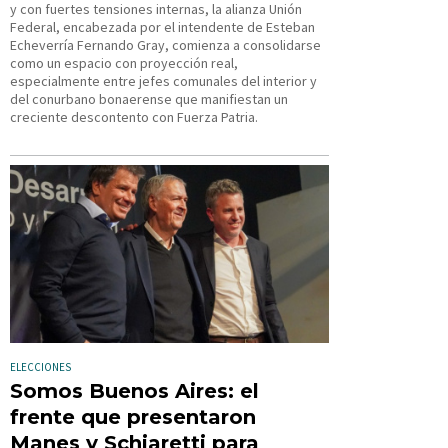
y con fuertes tensiones internas, la alianza Unión
Federal, encabezada por el intendente de Esteban
Echeverría Fernando Gray, comienza a consolidarse
como un espacio con proyección real,
especialmente entre jefes comunales del interior y
del conurbano bonaerense que manifiestan un
creciente descontento con Fuerza Patria.
ELECCIONES
Somos Buenos Aires: el
frente que presentaron
Manes y Schiaretti para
· · · · ·
* [Assignment]: Write out the records word for word. Pictures stay out.

* [Exercise solution]:
y con fuertes tensiones internas, la alianza Unión
Federal, encabezada por el intendente de Esteban
Echeverría Fernando Gray, comienza a consolidarse
como un espacio con proyección real,
especialmente entre jefes comunales del interior y
del conurbano bonaerense que manifiestan un
creciente descontento con Fuerza Patria.
ELECCIONES
Somos Buenos Aires: el
frente que presentaron
Manes y Schiaretti para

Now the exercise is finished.